> _TASK TO CARRY OUT_
The listing below should be written out word for word, with its pictures removed.

-- -- --

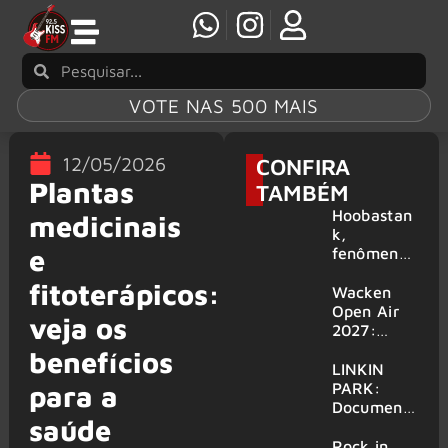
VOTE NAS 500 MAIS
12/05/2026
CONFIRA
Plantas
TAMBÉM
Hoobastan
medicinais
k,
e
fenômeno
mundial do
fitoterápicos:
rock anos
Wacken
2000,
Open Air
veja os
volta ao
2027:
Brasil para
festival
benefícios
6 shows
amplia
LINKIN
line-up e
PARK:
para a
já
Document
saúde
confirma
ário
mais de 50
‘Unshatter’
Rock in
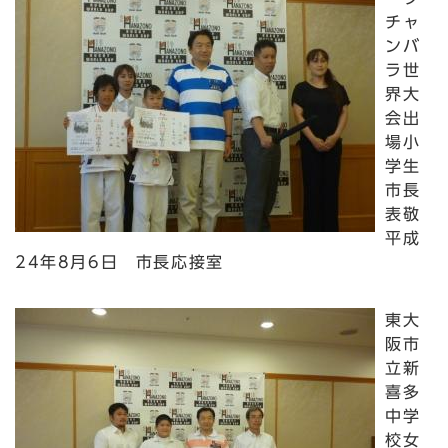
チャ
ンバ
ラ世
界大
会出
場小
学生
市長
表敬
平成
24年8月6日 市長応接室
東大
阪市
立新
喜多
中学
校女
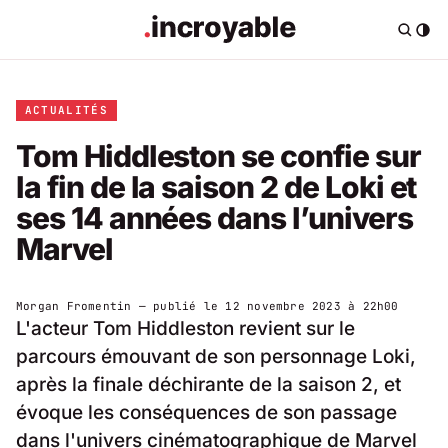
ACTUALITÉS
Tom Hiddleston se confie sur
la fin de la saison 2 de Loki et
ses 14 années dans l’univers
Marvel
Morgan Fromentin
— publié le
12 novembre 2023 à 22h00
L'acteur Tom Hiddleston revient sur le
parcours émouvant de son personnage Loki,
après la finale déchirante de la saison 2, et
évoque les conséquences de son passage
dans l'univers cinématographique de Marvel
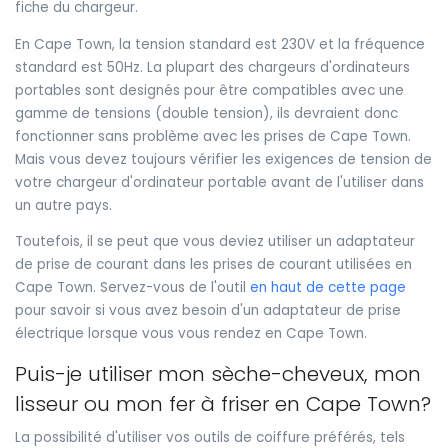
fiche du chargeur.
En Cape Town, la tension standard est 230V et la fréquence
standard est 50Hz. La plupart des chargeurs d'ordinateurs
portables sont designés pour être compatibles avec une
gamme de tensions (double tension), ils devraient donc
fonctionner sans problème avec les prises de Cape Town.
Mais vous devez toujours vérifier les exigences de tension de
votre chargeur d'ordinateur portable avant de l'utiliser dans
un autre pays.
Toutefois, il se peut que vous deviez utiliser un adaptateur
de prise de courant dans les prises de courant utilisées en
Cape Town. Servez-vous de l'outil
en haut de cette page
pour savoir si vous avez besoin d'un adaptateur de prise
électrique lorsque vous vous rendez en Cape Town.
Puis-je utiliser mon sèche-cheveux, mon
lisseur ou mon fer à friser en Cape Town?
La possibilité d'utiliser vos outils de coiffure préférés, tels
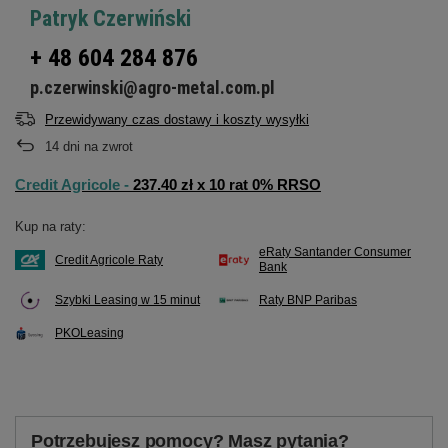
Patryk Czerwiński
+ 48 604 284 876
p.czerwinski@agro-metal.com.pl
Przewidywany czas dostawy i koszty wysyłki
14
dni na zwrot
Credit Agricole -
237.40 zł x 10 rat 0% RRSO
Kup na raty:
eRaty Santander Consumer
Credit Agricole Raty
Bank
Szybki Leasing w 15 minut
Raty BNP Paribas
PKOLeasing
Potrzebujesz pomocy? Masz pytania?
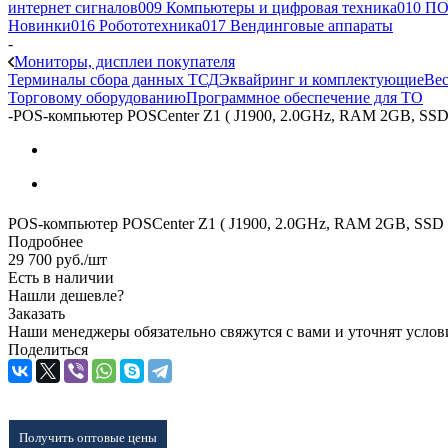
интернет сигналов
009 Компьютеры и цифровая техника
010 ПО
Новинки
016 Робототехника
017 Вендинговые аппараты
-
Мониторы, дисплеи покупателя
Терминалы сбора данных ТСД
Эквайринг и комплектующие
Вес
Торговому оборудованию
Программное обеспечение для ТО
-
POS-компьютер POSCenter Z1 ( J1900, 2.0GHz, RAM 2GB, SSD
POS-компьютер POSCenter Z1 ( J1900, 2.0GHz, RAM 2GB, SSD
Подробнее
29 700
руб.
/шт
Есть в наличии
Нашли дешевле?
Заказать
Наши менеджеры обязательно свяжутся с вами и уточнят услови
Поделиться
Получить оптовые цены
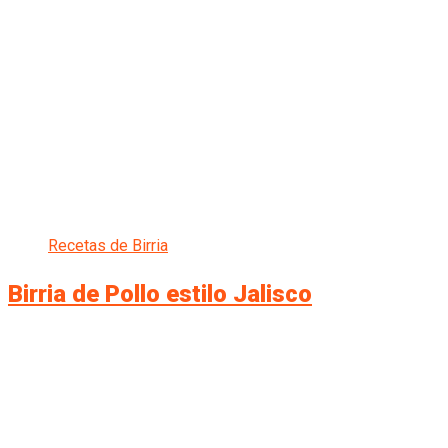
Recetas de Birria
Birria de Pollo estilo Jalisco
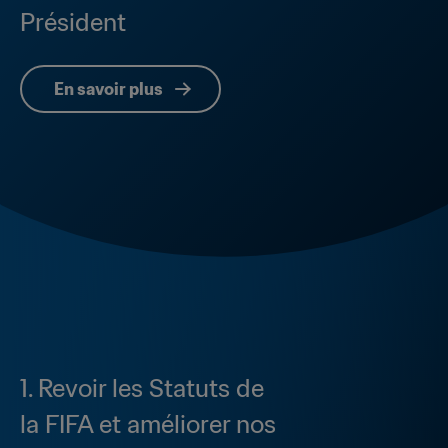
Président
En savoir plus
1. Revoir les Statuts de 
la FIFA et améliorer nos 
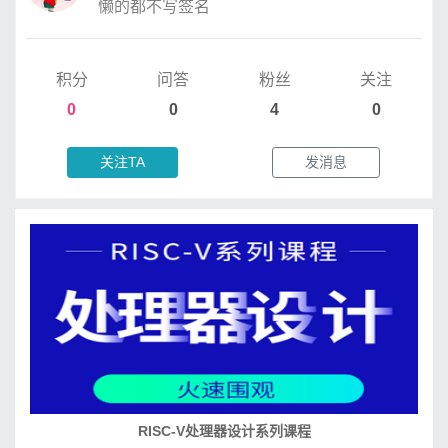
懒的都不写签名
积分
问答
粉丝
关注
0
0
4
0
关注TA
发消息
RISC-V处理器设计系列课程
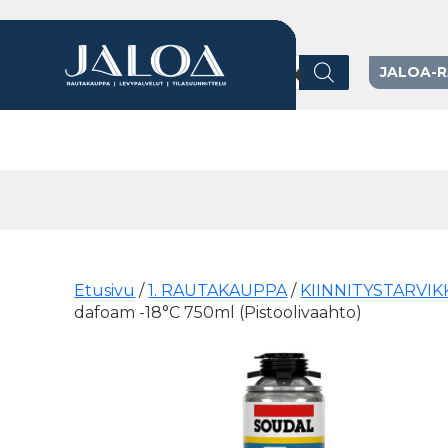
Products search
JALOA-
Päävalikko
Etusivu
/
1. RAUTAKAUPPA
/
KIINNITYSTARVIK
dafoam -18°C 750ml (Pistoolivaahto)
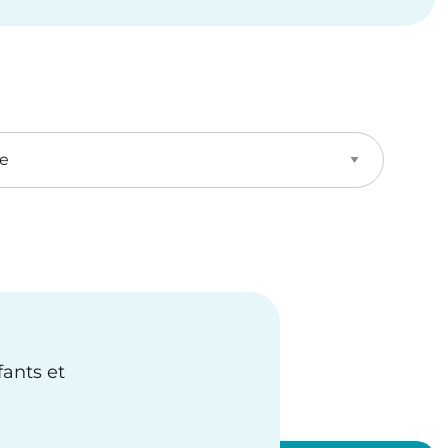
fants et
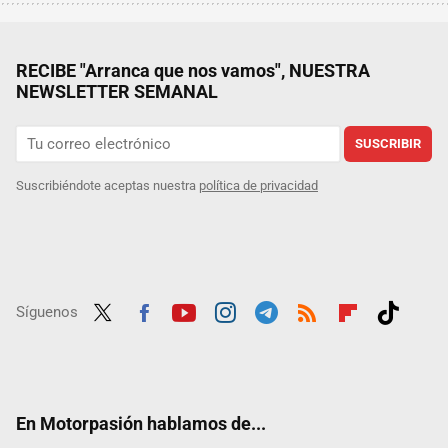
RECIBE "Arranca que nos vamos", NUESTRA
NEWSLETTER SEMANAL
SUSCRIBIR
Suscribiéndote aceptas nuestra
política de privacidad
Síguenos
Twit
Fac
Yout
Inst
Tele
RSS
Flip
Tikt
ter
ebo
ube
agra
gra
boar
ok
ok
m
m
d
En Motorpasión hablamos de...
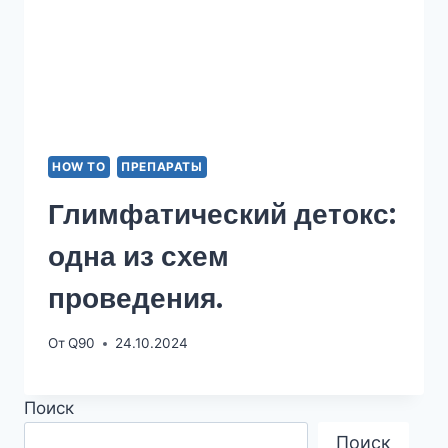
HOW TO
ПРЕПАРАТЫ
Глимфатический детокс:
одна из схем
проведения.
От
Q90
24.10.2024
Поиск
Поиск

-- -- --

> _EXERCISE ANSWER_
VOTE NAS 500 MAIS
12/05/2026
CONFIRA
Plantas
TAMBÉM
Hoobastan
medicinais
k,
e
fenômeno
mundial do
fitoterápicos:
rock anos
Wacken
2000,
Open Air
veja os
volta ao
2027:
Brasil para
festival
benefícios
6 shows
amplia
LINKIN
line-up e
PARK:
para a
já
Document
saúde
confirma
ário
mais de 50
‘Unshatter’
Rock in
チャ
ンバ
ラ世
界大
会出
場小
学生
市長
表敬
平成
24年8月6日 市長応接室
東大
阪市
立新
喜多
中学
校女
ACTUALITÉS
Tom Hiddleston se confie sur
la fin de la saison 2 de Loki et
ses 14 années dans l’univers
Marvel
Morgan Fromentin
— publié le
12 novembre 2023 à 22h00
L'acteur Tom Hiddleston revient sur le
parcours émouvant de son personnage Loki,
après la finale déchirante de la saison 2, et
évoque les conséquences de son passage
dans l'univers cinématographique de Marvel
fiche du chargeur.
En Cape Town, la tension standard est 230V et la fréquence
standard est 50Hz. La plupart des chargeurs d'ordinateurs
portables sont designés pour être compatibles avec une
gamme de tensions (double tension), ils devraient donc
fonctionner sans problème avec les prises de Cape Town.
Mais vous devez toujours vérifier les exigences de tension de
votre chargeur d'ordinateur portable avant de l'utiliser dans
un autre pays.
Toutefois, il se peut que vous deviez utiliser un adaptateur
de prise de courant dans les prises de courant utilisées en
Cape Town. Servez-vous de l'outil
en haut de cette page
pour savoir si vous avez besoin d'un adaptateur de prise
électrique lorsque vous vous rendez en Cape Town.
Puis-je utiliser mon sèche-cheveux, mon
lisseur ou mon fer à friser en Cape Town?
La possibilité d'utiliser vos outils de coiffure préférés, tels
Patryk Czerwiński
+ 48 604 284 876
p.czerwinski@agro-metal.com.pl
Przewidywany czas dostawy i koszty wysyłki
14
dni na zwrot
Credit Agricole -
237.40 zł x 10 rat 0% RRSO
Kup na raty:
eRaty Santander Consumer
Credit Agricole Raty
Bank
Szybki Leasing w 15 minut
Raty BNP Paribas
PKOLeasing
Potrzebujesz pomocy? Masz pytania?
интернет сигналов
009 Компьютеры и цифровая техника
010 ПО
Новинки
016 Робототехника
017 Вендинговые аппараты
-
Мониторы, дисплеи покупателя
Терминалы сбора данных ТСД
Эквайринг и комплектующие
Вес
Торговому оборудованию
Программное обеспечение для ТО
-
POS-компьютер POSCenter Z1 ( J1900, 2.0GHz, RAM 2GB, SSD
POS-компьютер POSCenter Z1 ( J1900, 2.0GHz, RAM 2GB, SSD
Подробнее
29 700
руб.
/шт
Есть в наличии
Нашли дешевле?
Заказать
Наши менеджеры обязательно свяжутся с вами и уточнят услови
Поделиться
Получить оптовые цены
Recetas de Birria
Birria de Pollo estilo Jalisco
Président
En savoir plus
1. Revoir les Statuts de 
la FIFA et améliorer nos 
懒的都不写签名
积分
问答
粉丝
关注
0
0
4
0
关注TA
发消息
RISC-V处理器设计系列课程
Products search
JALOA-
Päävalikko
Etusivu
/
1. RAUTAKAUPPA
/
KIINNITYSTARVIK
dafoam -18°C 750ml (Pistoolivaahto)
fants et
RECIBE "Arranca que nos vamos", NUESTRA
NEWSLETTER SEMANAL
SUSCRIBIR
Suscribiéndote aceptas nuestra
política de privacidad
Síguenos
Twit
Fac
Yout
Inst
Tele
RSS
Flip
Tikt
ter
ebo
ube
agra
gra
boar
ok
ok
m
m
d
En Motorpasión hablamos de...
HOW TO
ПРЕПАРАТЫ
Глимфатический детокс:
одна из схем
проведения.
От
Q90
24.10.2024
Поиск
Поиск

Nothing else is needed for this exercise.